That may be the biggest disconnect between early satellite service and what we have today ... in the "good old days" of DBS there was a lot more investment by the customer. Buying their own equipment and perhaps getting a rebate spread out over 20 months. A new customer might get a free basic install ($99 value) but the idea that one would get free equipment, free install, $20 off for a year, free programming.

The competition with cable companies that rely on introductory offers to survive (especially in the past few years as subscribers dropped) drove DirecTV to match the introductory offers and eventually DISH followed along. Then the existing customers got mad and started bouncing back and forth between providers to get better deals.

Some would say that satellite companies have lost touch with their customers ... that the days of Charlie and Rupert caring about their customers are as gone as having those people as the public face of the companies. But the customers seem to have lost touch with the satellite providers as well ... not understanding that the great lengths that they go to to get the signals to our homes - or simply not caring.



dualsub2006 said:


> He should be able to ask for anything that he wants.

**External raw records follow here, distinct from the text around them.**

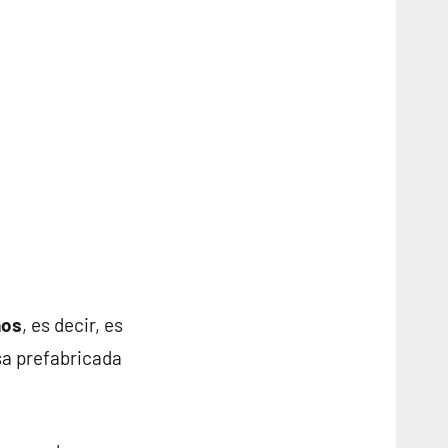
nos
, es decir, es
sa prefabricada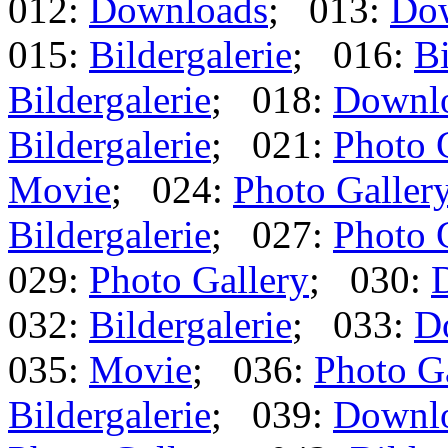
012:
Downloads
; 013:
Do
015:
Bildergalerie
; 016:
Bi
Bildergalerie
; 018:
Downl
Bildergalerie
; 021:
Photo 
Movie
; 024:
Photo Galler
Bildergalerie
; 027:
Photo 
029:
Photo Gallery
; 030:
032:
Bildergalerie
; 033:
D
035:
Movie
; 036:
Photo G
Bildergalerie
; 039:
Downl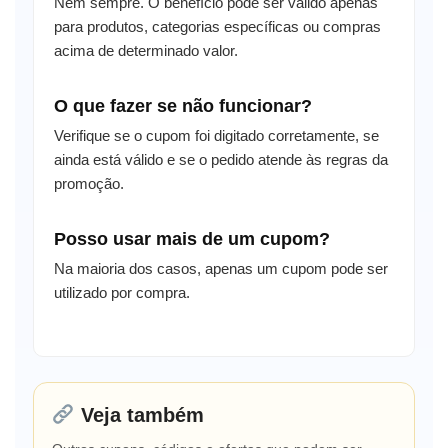
Nem sempre. O benefício pode ser válido apenas
para produtos, categorias específicas ou compras
acima de determinado valor.
O que fazer se não funcionar?
Verifique se o cupom foi digitado corretamente, se
ainda está válido e se o pedido atende às regras da
promoção.
Posso usar mais de um cupom?
Na maioria dos casos, apenas um cupom pode ser
utilizado por compra.
Veja também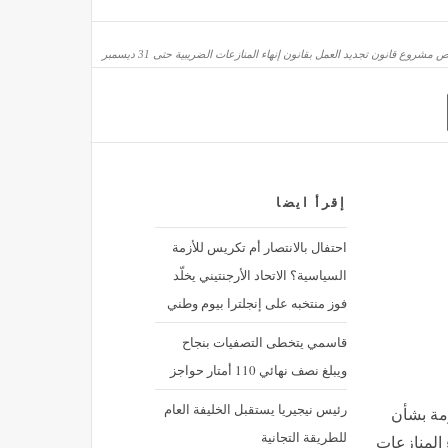
"لبنان24": قصف مدفعي إسرائيلي باتجاه حداثا
شروع قانون تجديد العمل بقانون إنهاء المنازعات الضريبية حتى 31 ديسمبر
ثقافة وفن
منذ ساعة واحدة
بمطالبه
إقرأ ايضا
احتفال بالانتصار أم تكريس للأزمة
السياسية؟ الاتحاد الأرجنتيني يخلّد
فوز منتخبه على إنجلترا بيوم وطني
قاسمي يتخطى التصفيات بنجاح
ويبلغ نصف نهائي 110 أمتار حواجز
رئيس نيجيريا يستقبل الخليفة العام
مة بشأن
للطريقة التجانية
سنة 2016 الخاص بإنهاء المنازعات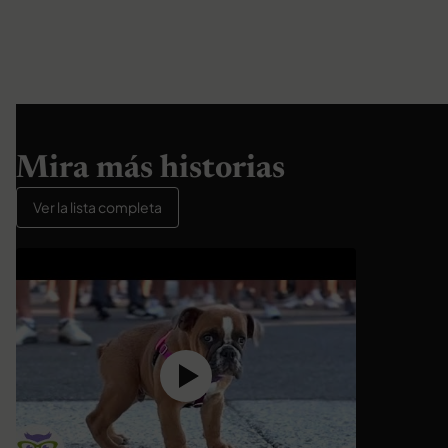
Mira más historias
Ver la lista completa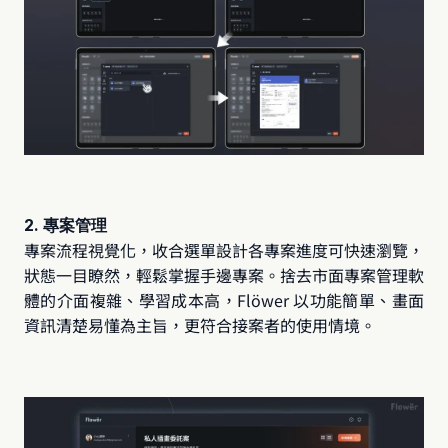
2. 專案管理
專案流程視覺化，收合選單設計各專案進度可快速瀏覽，
狀態一目瞭然，輕鬆掌握手邊專案。捨去市面專案管理軟
體的介面複雜、學習成本高，Flöwer 以功能簡單、畫面
資訊清楚易懂為主旨，更符合接案者的使用情境。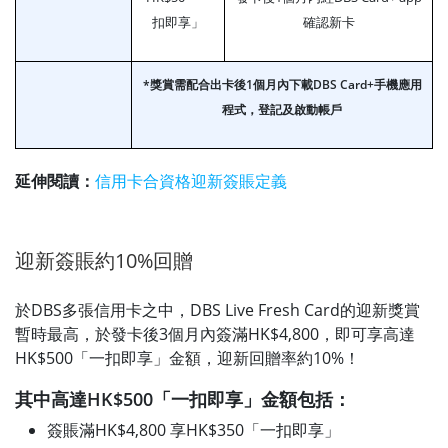
扣即享」
確認新卡
*獎賞需配合出卡後1個月內下載DBS Card+手機應用
程式，登記及啟動帳戶
延伸閱讀：
信用卡合資格迎新簽賬定義
迎新簽賬約10%回贈
於DBS多張信用卡之中，DBS Live Fresh Card的迎新獎賞
暫時最高，於發卡後3個月內簽滿HK$4,800，即可享高達
HK$500「一扣即享」金額，迎新回贈率約10%！
其中高達HK$500「一扣即享」金額包括：
簽賬滿HK$4,800 享HK$350「一扣即享」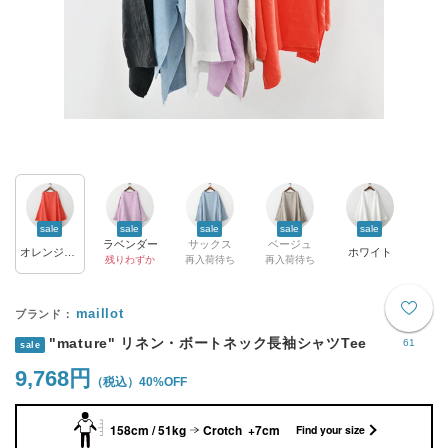
sale
sale
sale
sale
sale
ラベンダー
サックス
ベージュ
オレンジレッド
ホワイト
残りわずか
再入荷待ち
再入荷待ち
maillot
"mature" リネン・ボートネック長袖シャツTee
61
sale
9,768円
40%OFF
158cm / 51kg
Crotch +7cm
Find your size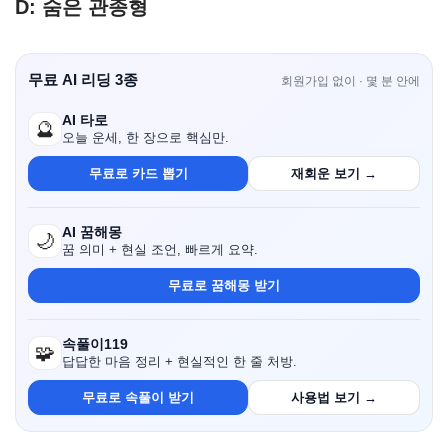
D: 숨은 관종형
무료 AI 리딩 3종
회원가입 없이 · 몇 분 안에
AI 타로
🔮
오늘 운세, 한 장으로 핵심만.
무료로 카드 뽑기
재회운 보기 →
AI 꿈해몽
🌙
꿈 의미 + 현실 조언, 빠르게 요약.
무료로 꿈해몽 받기
속풀이119
🧩
답답한 마음 정리 + 현실적인 한 줄 처방.
무료로 속풀이 받기
사용법 보기 →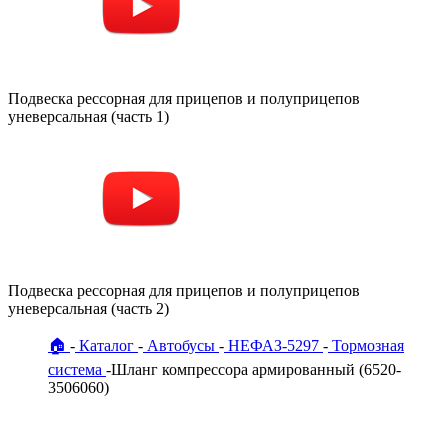
Подвеска рессорная для прицепов и полуприцепов
уневерсальная (часть 1)
Подвеска рессорная для прицепов и полуприцепов
уневерсальная (часть 2)
🏠
Каталог
Автобусы
НЕФАЗ-5297
Тормозная
система
Шланг компрессора армированный (6520-
3506060)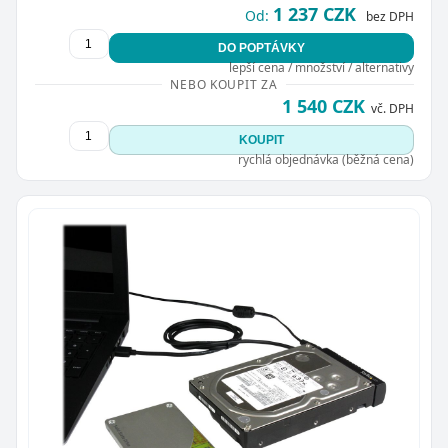
1 237 CZK
Od:
bez DPH
DO POPTÁVKY
lepší cena / množství / alternativy
NEBO KOUPIT ZA
1 540 CZK
vč. DPH
KOUPIT
rychlá objednávka (běžná cena)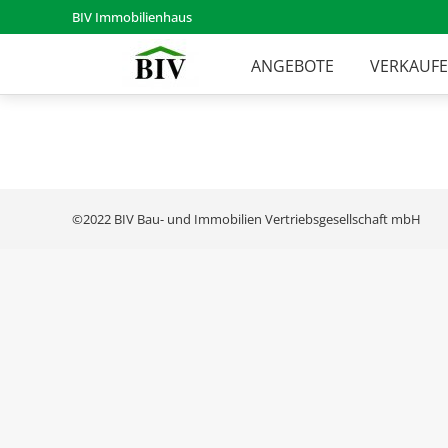
BIV Immobilienhaus
ANGEBOTE
VERKAUF
©2022 BIV Bau- und Immobilien Vertriebsgesellschaft mbH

Anyone can ask, for anything ... just keep expectations in check.

I would not expect a second Hopper for free and if anyone offered me the second one for less than $199 I'd want the offer in writing before I accepted it. (Ok, I might accept the second Hopper for $99 if there was a valid explanation for the discount.)


----------



## tampa8 (Mar 30, 2002)

dualsub2006 said:


> Their monthly rental fees are in line with what Dish charges for a DVR, and substantially higher than what DIRECTV charges, but they'll leave anything that I want behind and won't charge me a dime for it beyond the monthly fees that we've all resigned ourselves to paying for a DVR.

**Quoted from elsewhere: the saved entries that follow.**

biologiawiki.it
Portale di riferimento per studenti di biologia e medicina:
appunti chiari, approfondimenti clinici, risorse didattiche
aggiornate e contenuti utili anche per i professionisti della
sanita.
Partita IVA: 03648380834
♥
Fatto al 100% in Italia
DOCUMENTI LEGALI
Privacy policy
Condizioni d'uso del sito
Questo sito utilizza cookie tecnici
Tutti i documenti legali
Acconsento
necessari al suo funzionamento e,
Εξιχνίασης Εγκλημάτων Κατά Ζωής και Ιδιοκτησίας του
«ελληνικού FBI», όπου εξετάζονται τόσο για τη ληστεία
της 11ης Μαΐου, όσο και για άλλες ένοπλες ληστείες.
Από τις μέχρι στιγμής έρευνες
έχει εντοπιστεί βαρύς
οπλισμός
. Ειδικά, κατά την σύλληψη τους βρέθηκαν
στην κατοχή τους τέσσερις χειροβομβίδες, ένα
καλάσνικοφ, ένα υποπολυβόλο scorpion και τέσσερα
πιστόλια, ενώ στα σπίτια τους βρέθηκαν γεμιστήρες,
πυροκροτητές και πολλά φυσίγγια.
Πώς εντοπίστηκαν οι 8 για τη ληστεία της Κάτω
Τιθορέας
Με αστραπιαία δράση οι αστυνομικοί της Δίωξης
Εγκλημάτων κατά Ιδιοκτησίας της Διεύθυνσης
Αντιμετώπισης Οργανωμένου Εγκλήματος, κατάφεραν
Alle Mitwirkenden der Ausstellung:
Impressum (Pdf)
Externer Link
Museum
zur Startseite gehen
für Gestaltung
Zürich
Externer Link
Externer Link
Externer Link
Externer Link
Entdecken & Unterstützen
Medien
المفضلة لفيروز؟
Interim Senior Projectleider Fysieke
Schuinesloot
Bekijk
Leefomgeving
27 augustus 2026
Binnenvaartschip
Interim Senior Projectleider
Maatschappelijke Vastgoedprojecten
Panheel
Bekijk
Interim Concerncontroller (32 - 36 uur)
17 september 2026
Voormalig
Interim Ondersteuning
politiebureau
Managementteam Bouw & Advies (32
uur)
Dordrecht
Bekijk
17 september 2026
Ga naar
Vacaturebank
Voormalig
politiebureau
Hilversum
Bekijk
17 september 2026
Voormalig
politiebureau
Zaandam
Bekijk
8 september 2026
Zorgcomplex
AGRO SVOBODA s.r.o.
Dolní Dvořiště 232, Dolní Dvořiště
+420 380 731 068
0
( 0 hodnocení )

Doesn't Fios, as an example charge $15.99 for the _first_ DVR? The Dish charge is $6.(As a DVR fee) Then the second DVR is $14.99 with Fios, Dish is $10? Those prices are "in line?" If you are willing to pay Dish the Fios fees, maybe they will be willing to upgrade for free too.


----------



## jacmyoung (Sep 9, 2006)

I have the same issue with the OP, we need more than three tuners. The three-tuner limitation of the Hopper forces some of us to have a two-Hopper system. However if I could get two Hoppers for $50 I would have switched from DirecTV to Dish. But Dish wanted $300 more for an extra Hopper/Joe combo.

I am curious if the OP actually got the second Hopper for $50 or not.


----------



## dualsub2006 (Aug 29, 2007)

"tampa8" said:


> Doesn't Fios, as an example charge $15.99 for the first DVR? The Dish charge is $6.(As a DVR fee) Then the second DVR is $14.99 with Fios, Dish is $10?

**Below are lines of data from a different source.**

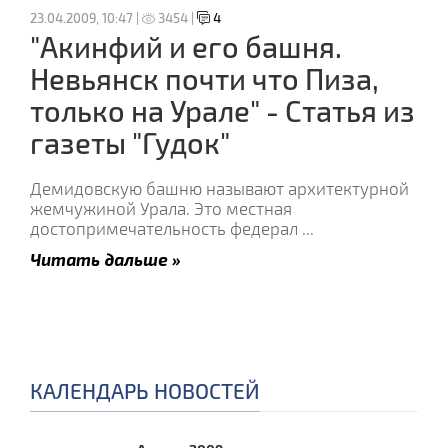
23.04.2009, 10:47 |
3454 |
4
"Акинфий и его башня.
Невьянск почти что Пиза,
только на Урале" - Статья из
газеты "Гудок"
Демидовскую башню называют архитектурной
жемчужиной Урала. Это местная
достопримечательность федерал
...
Читать дальше »
КАЛЕНДАРЬ НОВОСТЕЙ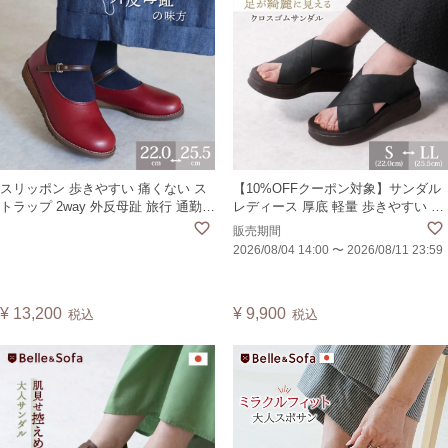
スリッポン 歩きやすい 痛くない ス
【10%OFFクーポン対象】サンダル
トラップ 2way 外反母趾 旅行 通勤
レディース 厚底 軽量 歩きやすい 疲
フラットシューズ 日本製 PLANT
れない 痛くない 外反母趾 かかとあ
販売期間
り ブーツサンダル オープントゥ 日
2026/08/04 14:00
〜
2026/08/11 23:59
本製 CROSP
¥
13,200
¥
9,900
税込
税込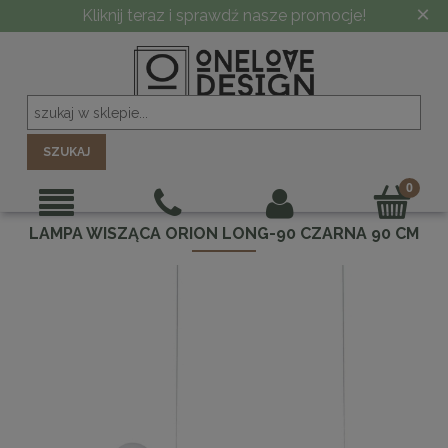
×
Kliknij teraz i sprawdź nasze promocje!
SZUKAJ
LAMPA WISZĄCA ORION LONG-90 CZARNA 90 CM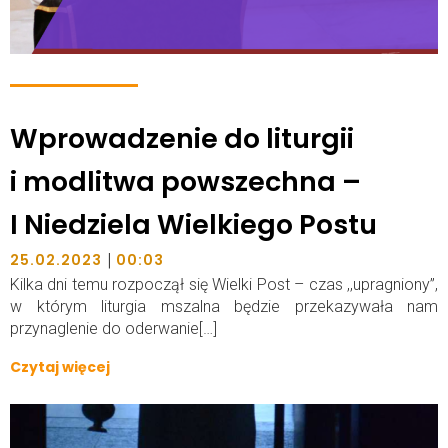
Wprowadzenie do liturgii
i modlitwa powszechna –
I Niedziela Wielkiego Postu
|
25.02.2023
00:03
Kilka dni temu rozpoczął się Wielki Post – czas ,,upragniony”,
w którym liturgia mszalna będzie przekazywała nam
przynaglenie do oderwanie[…]
Czytaj więcej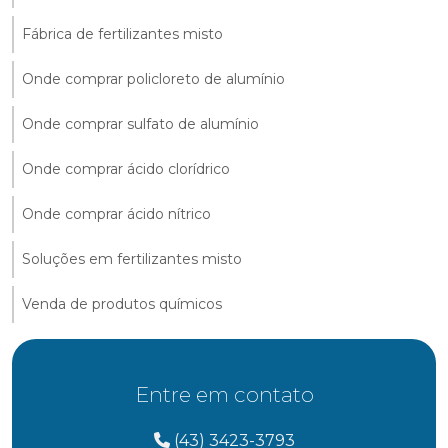
Fábrica de fertilizantes misto
Onde comprar policloreto de alumínio
Onde comprar sulfato de alumínio
Onde comprar ácido clorídrico
Onde comprar ácido nítrico
Soluções em fertilizantes misto
Venda de produtos químicos
Entre em contato
(43) 3423-3793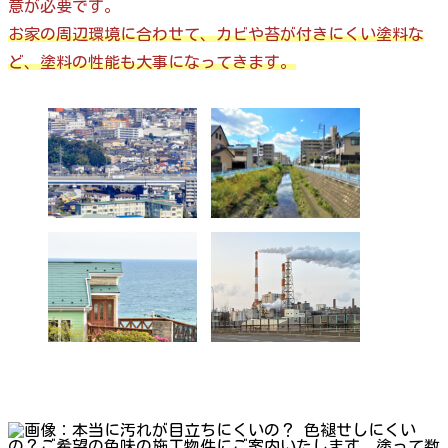
意が必要です。
お家の周辺環境に合わせて、カビや苔が付きにくい塗料な
ど、塗料の性能も大事になってきます。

I don't know what FiOS charges. I specifically called out TW and Cincinnati Bell when I posted that.


----------



## Inkosaurus (Jul 29, 2011)

> Its well beyond ridiculous to say that he is being shady, or that he has some sense of entitlement to expect 2 free Hoppers.


Except no body gets a second hopper free. To sit there and say this


> and I had the guy down to $50 on the second one with the first being free. Not good enough, I said no.


Wreaks of entitlement issues. Nobody gets a second hopper free, but this guy manages to get a second one down to 50$ and he still says no.
Yes everyone should get the chance to ask for something but more often then not they forget there talking to a company and not bartering with some street side vendor.



> Dish wants this guy's business or they don't. He CAN find as many free DVR's as he wants. It's up to Dish to decide if they can do it or not.


Thats all well and good except for the fact that he called Dish, Before he called in with his demands he was nobody on Dish's radar and still is.


----------



## tampa8 (Mar 30, 2002)

dualsub2006 said:


> I don't know what FiOS charges. I specifically called out TW and Cincinnati Bell when I posted that.


Ok, TWC..
Equipment Charges Back to Top Digital, HD, DVR, HD-DVR Receiver. (Includes Remote Control) *$6.50* /mo DVR, HD DVR Service Fee (per DVR) 
DVR or HD DVR Receivers require subscription to Digital Video Recorder Service. *$10.95* /month

That's for the _first_ receiver. Not remotely as low as Dish, again who is at $6 only (DVR fee) as compared to $17.45

http://www.timewarnercable.com/Barstow/support/ratespricing.html

I've been following prices for a very long time, while there can always be exceptions, Cable is NOT less than Dish for fees or as you put it "in line with" You are paying a premium to have the choice to upgrade with no cost. Only thing is, it's not at no cost.


----------